_Task data_.

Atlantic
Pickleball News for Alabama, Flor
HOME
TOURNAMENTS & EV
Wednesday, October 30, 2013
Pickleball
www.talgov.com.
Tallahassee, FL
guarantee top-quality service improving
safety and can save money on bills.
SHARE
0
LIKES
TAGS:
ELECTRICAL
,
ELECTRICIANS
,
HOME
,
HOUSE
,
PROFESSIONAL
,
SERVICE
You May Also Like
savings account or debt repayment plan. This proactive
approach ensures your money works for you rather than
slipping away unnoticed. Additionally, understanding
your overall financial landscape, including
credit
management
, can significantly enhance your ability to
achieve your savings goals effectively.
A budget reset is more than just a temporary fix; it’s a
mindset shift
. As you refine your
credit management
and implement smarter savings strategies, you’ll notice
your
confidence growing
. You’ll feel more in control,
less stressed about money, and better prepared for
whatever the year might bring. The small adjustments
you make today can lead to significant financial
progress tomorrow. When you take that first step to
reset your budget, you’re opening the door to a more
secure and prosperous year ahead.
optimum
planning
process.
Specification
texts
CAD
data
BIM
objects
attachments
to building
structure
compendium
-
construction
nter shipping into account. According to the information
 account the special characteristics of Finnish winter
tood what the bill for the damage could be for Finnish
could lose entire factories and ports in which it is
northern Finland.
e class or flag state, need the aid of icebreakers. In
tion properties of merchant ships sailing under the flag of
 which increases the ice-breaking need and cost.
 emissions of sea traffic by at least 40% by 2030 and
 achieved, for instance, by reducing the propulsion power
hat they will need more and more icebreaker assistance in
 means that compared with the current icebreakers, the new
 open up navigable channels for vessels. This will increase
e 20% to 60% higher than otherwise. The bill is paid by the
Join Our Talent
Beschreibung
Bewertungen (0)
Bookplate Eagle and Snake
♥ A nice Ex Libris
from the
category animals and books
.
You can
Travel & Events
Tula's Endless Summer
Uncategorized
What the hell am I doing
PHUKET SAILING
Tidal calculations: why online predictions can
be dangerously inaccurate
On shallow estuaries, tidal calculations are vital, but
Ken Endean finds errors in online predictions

_What you are asked to do_. Pull each line containing the word "Pickleball" out of the data above.

_Response_.
Pickleball News for Alabama, Flor
Pickleball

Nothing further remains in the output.